The answers to those tasks can be found in the corresponding sections of this module.

What is Mary’s situation 7 years later?

“It has been 7 years since I left my abusive marriage. A couple of months after I left and had resettled into a new home, my husband broke into my house and attacked me. I honestly thought I was going to die that night. A friend arrived shortly after he had left and saw I was injured and badly shaken and insisted we call the police. I laid charges against my husband and arranged a restraining order. Even though I had some support from the police, I certainly did not feel safe as he had again threatened to kill us both. The following 6 months was the loneliest time in my life, being in that empty house alone and terrified he would come back again. Friends and family didn’t feel safe to visit me. I started to drink alcohol to cope and to numb my feelings. I drank too much for quite a long time.

Friends and family became aware that I was drinking too much too regularly and confronted me about it, so I did see a psychologist a few times. I was desperately upset and anxious most of the time.
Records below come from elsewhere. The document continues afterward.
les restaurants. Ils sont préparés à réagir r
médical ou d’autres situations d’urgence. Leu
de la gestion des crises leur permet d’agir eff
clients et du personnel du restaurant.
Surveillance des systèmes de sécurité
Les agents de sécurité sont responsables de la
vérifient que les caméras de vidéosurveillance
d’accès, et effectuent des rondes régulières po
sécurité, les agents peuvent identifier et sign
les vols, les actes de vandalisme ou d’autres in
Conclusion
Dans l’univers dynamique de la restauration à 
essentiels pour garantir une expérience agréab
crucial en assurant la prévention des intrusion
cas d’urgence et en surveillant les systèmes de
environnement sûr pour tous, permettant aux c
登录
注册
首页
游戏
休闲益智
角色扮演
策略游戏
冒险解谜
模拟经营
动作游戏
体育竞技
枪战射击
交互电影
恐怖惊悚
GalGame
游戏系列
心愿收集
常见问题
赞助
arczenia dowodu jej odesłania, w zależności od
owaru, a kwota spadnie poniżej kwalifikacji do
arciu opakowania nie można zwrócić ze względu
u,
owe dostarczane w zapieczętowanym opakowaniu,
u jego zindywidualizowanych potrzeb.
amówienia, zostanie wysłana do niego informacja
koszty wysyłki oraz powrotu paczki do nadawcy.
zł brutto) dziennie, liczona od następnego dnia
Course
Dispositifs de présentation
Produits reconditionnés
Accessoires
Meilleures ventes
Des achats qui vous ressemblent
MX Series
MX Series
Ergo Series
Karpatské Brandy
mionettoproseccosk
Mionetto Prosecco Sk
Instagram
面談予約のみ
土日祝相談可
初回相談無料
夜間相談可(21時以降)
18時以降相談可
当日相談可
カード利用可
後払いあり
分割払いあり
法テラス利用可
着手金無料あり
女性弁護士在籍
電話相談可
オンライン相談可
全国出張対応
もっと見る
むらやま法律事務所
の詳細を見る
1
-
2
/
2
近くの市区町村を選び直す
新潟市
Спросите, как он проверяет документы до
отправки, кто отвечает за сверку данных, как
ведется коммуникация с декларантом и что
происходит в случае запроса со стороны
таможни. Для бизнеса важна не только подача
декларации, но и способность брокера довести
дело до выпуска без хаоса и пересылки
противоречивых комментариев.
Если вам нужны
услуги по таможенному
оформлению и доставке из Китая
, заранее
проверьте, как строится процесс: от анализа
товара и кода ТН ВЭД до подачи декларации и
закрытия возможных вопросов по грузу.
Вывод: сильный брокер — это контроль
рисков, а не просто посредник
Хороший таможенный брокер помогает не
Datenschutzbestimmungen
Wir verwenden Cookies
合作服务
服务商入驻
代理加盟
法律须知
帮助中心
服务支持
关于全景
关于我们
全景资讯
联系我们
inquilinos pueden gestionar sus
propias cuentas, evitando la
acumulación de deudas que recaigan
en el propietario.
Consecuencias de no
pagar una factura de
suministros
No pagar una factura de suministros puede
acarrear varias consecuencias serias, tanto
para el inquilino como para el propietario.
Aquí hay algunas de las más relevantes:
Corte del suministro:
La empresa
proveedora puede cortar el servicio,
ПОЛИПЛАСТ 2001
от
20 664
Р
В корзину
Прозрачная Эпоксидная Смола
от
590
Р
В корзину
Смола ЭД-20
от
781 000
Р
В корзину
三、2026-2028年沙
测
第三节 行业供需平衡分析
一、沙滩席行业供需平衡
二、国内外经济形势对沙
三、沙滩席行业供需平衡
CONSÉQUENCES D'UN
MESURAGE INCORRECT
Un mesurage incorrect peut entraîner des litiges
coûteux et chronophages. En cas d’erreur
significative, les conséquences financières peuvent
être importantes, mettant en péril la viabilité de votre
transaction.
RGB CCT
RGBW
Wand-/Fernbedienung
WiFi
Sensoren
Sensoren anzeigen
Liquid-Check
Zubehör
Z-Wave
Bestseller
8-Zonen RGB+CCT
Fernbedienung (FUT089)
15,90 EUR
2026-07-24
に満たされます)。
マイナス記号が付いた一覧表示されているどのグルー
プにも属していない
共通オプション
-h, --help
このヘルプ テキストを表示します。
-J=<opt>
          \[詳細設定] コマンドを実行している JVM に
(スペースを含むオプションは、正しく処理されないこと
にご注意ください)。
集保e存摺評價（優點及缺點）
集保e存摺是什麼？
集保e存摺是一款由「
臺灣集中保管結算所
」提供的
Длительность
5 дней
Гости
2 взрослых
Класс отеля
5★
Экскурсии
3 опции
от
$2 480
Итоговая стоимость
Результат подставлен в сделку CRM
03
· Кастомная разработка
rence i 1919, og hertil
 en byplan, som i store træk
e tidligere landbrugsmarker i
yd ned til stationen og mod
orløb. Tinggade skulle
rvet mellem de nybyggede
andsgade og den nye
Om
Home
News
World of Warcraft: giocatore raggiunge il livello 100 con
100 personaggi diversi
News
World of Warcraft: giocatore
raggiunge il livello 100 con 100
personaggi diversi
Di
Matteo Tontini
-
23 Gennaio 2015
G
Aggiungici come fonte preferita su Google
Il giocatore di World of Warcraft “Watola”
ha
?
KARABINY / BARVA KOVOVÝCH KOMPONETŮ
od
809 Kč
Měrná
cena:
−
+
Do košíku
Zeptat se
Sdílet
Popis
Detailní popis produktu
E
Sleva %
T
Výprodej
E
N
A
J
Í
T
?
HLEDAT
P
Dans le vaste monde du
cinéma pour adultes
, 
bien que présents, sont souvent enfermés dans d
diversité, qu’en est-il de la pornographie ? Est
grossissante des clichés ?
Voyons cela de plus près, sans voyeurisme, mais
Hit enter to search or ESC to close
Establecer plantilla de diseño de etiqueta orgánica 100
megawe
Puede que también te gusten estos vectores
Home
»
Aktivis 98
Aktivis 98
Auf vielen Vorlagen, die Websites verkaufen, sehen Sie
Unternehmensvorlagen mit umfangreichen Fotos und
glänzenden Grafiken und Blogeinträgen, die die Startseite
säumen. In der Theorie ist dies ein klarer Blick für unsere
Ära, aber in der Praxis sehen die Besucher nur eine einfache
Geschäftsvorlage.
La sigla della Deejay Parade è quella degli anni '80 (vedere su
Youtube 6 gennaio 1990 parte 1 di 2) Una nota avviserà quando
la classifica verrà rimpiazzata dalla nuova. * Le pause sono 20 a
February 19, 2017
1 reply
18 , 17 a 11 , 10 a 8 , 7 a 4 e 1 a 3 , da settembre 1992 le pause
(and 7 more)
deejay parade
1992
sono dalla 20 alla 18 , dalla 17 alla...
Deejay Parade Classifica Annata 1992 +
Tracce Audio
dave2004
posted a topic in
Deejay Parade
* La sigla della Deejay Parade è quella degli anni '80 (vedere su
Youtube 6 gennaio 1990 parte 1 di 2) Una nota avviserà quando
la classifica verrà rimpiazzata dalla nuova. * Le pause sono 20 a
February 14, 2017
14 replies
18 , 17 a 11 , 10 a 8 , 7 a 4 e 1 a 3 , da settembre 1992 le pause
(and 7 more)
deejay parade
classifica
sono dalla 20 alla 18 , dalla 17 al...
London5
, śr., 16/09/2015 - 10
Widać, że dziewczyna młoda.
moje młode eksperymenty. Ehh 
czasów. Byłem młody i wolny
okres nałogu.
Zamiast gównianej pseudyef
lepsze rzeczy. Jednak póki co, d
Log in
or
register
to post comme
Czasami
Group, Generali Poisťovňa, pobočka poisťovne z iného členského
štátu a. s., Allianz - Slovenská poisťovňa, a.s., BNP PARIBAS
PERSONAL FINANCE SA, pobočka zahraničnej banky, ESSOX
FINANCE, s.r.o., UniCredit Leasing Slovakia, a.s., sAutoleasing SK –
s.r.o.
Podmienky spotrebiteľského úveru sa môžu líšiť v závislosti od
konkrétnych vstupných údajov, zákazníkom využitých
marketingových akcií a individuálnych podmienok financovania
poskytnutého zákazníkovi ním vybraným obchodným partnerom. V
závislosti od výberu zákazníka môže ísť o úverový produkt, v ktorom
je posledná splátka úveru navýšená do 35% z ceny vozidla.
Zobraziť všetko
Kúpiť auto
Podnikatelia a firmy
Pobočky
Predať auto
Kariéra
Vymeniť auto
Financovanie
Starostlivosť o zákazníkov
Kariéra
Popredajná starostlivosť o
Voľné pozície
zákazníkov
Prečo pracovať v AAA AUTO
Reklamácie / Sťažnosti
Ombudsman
I felt awful so I self-medicated with alcohol. I never drank when I went out or when I had company. But once I was inside my front door, I would pour myself a glass of wine and often I couldn’t stop until I fell into bed after cleaning the house for hours almost obsessively.

I left my marriage and survived, but while the high-risk period just after leaving is far behind me, I have ongoing health and psychological problems to this day. Recurring traumatic nightmares have been a persistent problem for me. It is not unusual for me to wake up screaming and incredibly distressed two to three times a week. I am acutely sensitive to aggression even on TV. Just witnessing aggression will trigger a traumatic nightmare. I have also had persistent problems sleeping. I frequently wake up at night and cannot get back to sleep. Work and financial pressure can trigger episodes of anxiety that I feel totally incapable of getting under control. These episodes can last for weeks at a time when I live with an internal tremor, a fluttering feeling in my chest, pounding in my temples and an enormous tension despite being on antidepressant medication. During these episodes my blood pressure rises considerably, I feel very unwell, cannot sleep and my work and relationships suffer. I just start to hide and avoid anything that further exacerbates the tension and anxiety. I have had three serious episodes of ulcerative colitis over the past 7 years. The impact on my professional life has been considerable, due to my health and sleep problems. I have needed to take quite a lot of sick leave at times.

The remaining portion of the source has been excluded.